- Also known as: "La Voz"
- Born: May 8, 1926 Caguas, Puerto Rico
- Died: May 26, 1999 (aged 73) San Juan, Puerto Rico
- Genres: Bolero
- Occupation: Singer
- Label: Fania Records

= Felipe Rodríguez (singer) =

Puerto Rican singer (1926–1999)

Luis Felipe Rodríguez, better known as Felipe "La Voz" Rodríguez, (May 8, 1926 - May 26, 1999) born in Caguas, Puerto Rico, was a singer of boleros. He is regarded as the most popular Puerto Rican male singer of the 1950s based on record sales and live audience records. Many of Rodríguez's recordings are often considered to be classics in Puerto Rico.

==Early years==
Rodríguez was born in the Savarona section of Caguas, the son of a sharecropper and a midwife. He had a rough childhood; his father died before he was born. In 1930, his mother Carmen moved to Santurce and settled in Barrio Obrero, a working class district of San Juan. There, Rodríguez went to school and practiced his singing skills during his free time. Julito Rodríguez (no relation to Felipe), another bolero singer, heard Rodriguez sing and invited him to form a singing duo; they later formed a trio called "Los Romanceros" (The Romanceers) and he first took part in a radio program, the popular amateur showcase "Tribuna del Arte", hosted and produced by Rafael Quiñones Vidal.

=="La Voz" (The Voice)==
In 1950, Rodríguez left the trio and tried different projects, such as forming or joining other trios (particularly the Trío Los Antares), duos (he formed the "Dúo Pérez-Rodríguez" with his then wife, and continued his professional relationship with her long after their divorce) and singing solo. He was given the nickname, "La Voz" (The Voice), a name which was to stay with him for the rest of his life, by Puerto Rican radio announcer Mariano Artau. Héctor Lavoe's stage name was based on Rodríguez's nickname.

==United States tour==
Rodríguez went on tour in the United States where he broke the attendance and ticket records previously set for the Hispanic audience by Argentine singer Libertad Lamarque. In 1954, Rodríguez met Pedro Ortíz Davila ("Davilita") and formed a very successful duo performing in such places as the Teatro Puerto Rico. Even though "Davilita"'s voice was not as sharp as it was when he was younger, they were able to have many hits together, particularly the Pedro Flores song "La Rosa Blanca" (The White Rose). In the 1960s, they, together with Rafael Cortijo and El Gran Combo confronted the new wave of rock music which was invading the island head-on.

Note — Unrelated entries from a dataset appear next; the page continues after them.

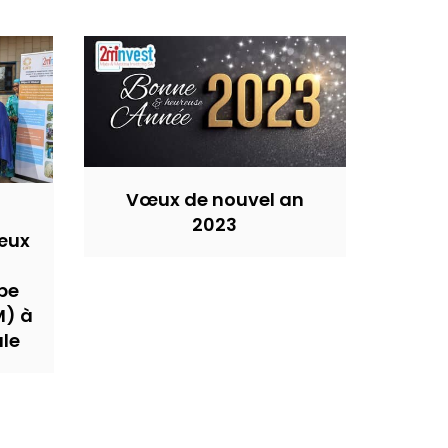
Vœux de nouvel an
2023
œux
pe
M) à
ale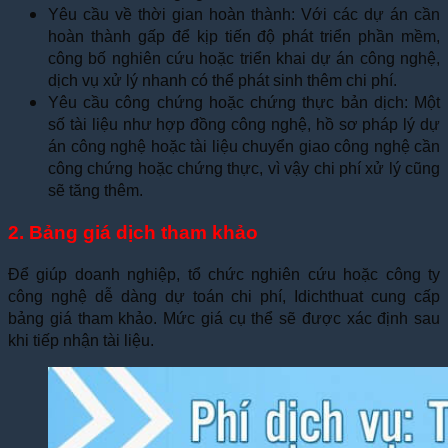
Yêu cầu về thời gian hoàn thành: Với các dự án cần
hoàn thành gấp để kịp tiến độ phát triển phần mềm,
công bố nghiên cứu hoặc triển khai dự án công nghệ,
dịch vụ xử lý nhanh có thể phát sinh thêm chi phí.
Yêu cầu công chứng hoặc chứng thực bản dịch: Một
số tài liệu như hợp đồng công nghệ, hồ sơ pháp lý dự
án công nghệ hoặc tài liệu chuyển giao công nghệ cần
công chứng hoặc chứng thực, vì vậy chi phí xử lý cũng
sẽ tăng thêm.
2. Bảng giá dịch tham khảo
Để giúp doanh nghiệp, tổ chức nghiên cứu hoặc công ty
công nghệ dễ dàng dự toán chi phí, Idichthuat cung cấp
bảng giá tham khảo. Mức giá cụ thể sẽ được xác định sau
khi tiếp nhận tài liệu.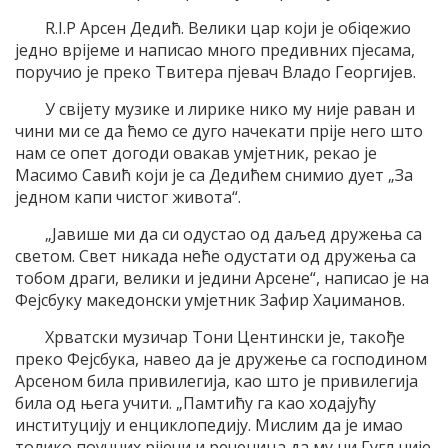
R.I.P Арсен Дедић. Велики цар који је обiqежио
једно врijеме и написао много предивних пjесама,
поручио је преко Твитера пjевач Владо Георгијев.
У свijету музике и лирике нико му није раван и
чини ми се да ћемо се дуго начекати прijе него што
нам се опет догоди овакав умjетник, рекао је
Масимо Савић који је са Дедићем снимио дует „За
једном капи чистог живота“.
„Јавише ми да си одустао од даљед дружења са
светом. Свет никада неће одустати од дружења са
тобом драги, велики и једини Арсене“, написао је на
Фејсбуку македонски умjетник Зафир Хаџиманов.
Хрватски музичар Тони Центински је, такође
преко Фејсбука, навео да је дружење са господином
Арсеном била привилегија, као што је привилегија
била од њега учити. „Памтићу га као ходајућу
институцију и енциклопедију. Мислим да је имао
толико поучних рijечи и реченица да му ни Гугл није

In 1965, Rodríguez became the first Puerto Rican to sing the Puerto Rican national anthem, La Borinqueña, at a sporting event, celebrated at the Madison Square Garden in New York City, where fellow Puerto Rican José "Chegui" Torres won the World Light Heavyweight boxing title in a fight against Willie Pastrano which was televised coast to coast in the United States. Rodríguez had himself been an amateur boxer in his youth as well as an occasional referee at amateur boxing matches, and was a scout for young boxing talent.

==Radio Show==
Back in Puerto Rico, Rodríguez started his own radio program at radio station WITA-AM in San Juan, called "Éste es tu disco" (This is your record). In 1973, Rodríguez and Davilita paired again to record "Canciones de Pedro Flores" and in 1974, "Canciones de Rafael Hernández". Also in 1974, Felipe Rodríguez, Davilita and Pellin Rodríguez (no relation to Felipe) recorded a trilogy which also are considered as Christmas classics in Puerto Rico. These were "La Protesta de los Reyes" (The Protest of the Wisemen), "Parranda parrandera" (Parrandous Parranda) and "Navidad" (Christmas).

==Recordings==

In 1952, he recorded the following songs:

- "La Ultima Copa" (The Last Drink) tango recorded as a bolero (and one of several such crossover hits Rodríguez and others recorded),
- "Golondrina Viajera" (Traveling Swallow),
- "Los Reyes no Llegaron" (The Three Wise Men did not Arrive), a poignant Christmas song written by Esteban Taronjí, and
- "Esta Navidad" (This Christmas)

all of which became hits and are now considered as classics in Puerto Rico.

==Later years==
In the 1980s, Rodríguez continued to record and had hits with "Por Primera Vez" (1983) (For the First Time) and "Juntos otra Vez" (1986) (Together Again). In 1987, he was able to realize one of his dreams when he performed at the Luis A. Ferre Center for Performing Arts in San Juan. In the 1990s, Rodríguez continued to be active as a singer and when not singing he would be at the recording studio producing.

Later in the 1990s, he suffered a fall from a step ladder in his home in Carolina, Puerto Rico, which hurt his back. Eventually the fall complicated with a pneumonia and contributed to his death. Felipe "La Voz" Rodríguez died on May 26, 1999, in San Juan, Puerto Rico. He was buried at Cementerio Parque de Luz in his hometown of Caguas, Puerto Rico.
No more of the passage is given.